'''
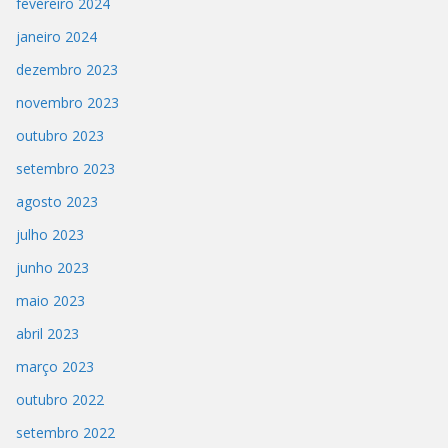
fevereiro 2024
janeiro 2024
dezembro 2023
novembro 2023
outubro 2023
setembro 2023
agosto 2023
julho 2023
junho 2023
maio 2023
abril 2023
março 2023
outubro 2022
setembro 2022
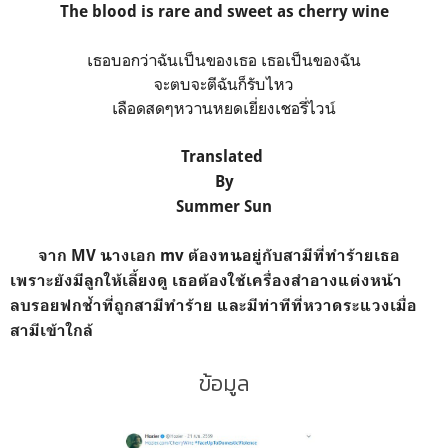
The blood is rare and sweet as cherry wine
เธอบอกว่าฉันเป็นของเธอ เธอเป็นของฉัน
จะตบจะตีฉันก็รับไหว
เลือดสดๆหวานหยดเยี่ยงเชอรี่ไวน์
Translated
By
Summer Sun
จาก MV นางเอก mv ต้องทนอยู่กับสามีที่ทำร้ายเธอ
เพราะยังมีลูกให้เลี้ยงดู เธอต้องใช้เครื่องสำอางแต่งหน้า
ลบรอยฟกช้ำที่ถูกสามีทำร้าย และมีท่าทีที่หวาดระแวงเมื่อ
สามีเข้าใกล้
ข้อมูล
'''
'''
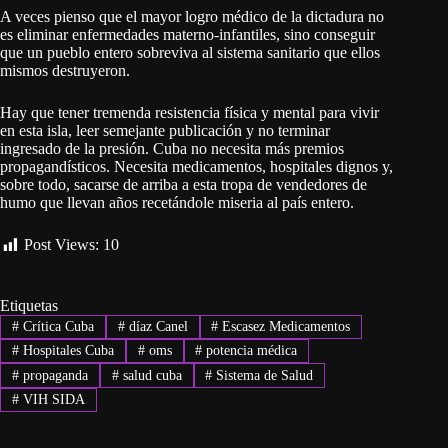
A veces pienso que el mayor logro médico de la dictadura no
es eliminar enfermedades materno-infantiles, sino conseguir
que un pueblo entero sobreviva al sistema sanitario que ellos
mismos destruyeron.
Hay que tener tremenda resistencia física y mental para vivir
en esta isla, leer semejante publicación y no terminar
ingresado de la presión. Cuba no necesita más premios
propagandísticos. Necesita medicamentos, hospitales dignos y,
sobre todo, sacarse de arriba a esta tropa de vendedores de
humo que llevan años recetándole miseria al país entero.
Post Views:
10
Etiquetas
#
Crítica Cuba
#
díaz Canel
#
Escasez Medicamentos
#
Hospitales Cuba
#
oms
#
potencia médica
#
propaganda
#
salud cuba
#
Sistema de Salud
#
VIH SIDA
'''
'''
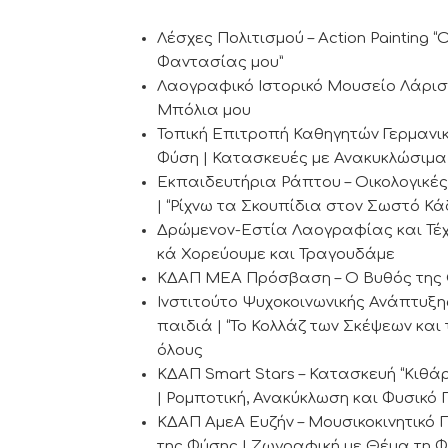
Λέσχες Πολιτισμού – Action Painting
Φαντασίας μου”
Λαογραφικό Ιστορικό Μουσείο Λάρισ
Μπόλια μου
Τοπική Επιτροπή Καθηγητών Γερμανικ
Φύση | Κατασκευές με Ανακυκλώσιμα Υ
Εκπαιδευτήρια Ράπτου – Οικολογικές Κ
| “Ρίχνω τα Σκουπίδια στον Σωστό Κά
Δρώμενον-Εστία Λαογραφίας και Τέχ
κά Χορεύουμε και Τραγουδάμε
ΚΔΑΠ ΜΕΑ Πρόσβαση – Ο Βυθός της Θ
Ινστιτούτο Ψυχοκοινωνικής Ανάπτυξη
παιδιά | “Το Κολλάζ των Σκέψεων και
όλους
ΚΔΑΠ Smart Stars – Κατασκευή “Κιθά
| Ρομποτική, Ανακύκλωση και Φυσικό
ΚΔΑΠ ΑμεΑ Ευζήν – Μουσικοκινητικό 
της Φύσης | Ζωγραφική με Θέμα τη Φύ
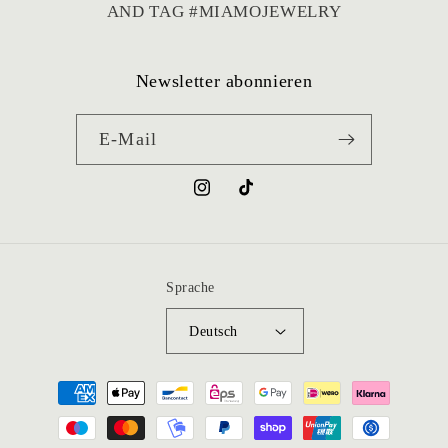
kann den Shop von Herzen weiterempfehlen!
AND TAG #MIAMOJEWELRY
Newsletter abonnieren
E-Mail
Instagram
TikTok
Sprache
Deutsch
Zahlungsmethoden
'''
Beginning with the line that has "mismos destruyeron." and ending with the line that has "Hospitales Cuba", set down the lines above exactly and include no others.

mismos destruyeron.
Hay que tener tremenda resistencia física y mental para vivir
en esta isla, leer semejante publicación y no terminar
ingresado de la presión. Cuba no necesita más premios
propagandísticos. Necesita medicamentos, hospitales dignos y,
sobre todo, sacarse de arriba a esta tropa de vendedores de
humo que llevan años recetándole miseria al país entero.
Post Views:
10
Etiquetas
#
Crítica Cuba
#
díaz Canel
#
Escasez Medicamentos
#
Hospitales Cuba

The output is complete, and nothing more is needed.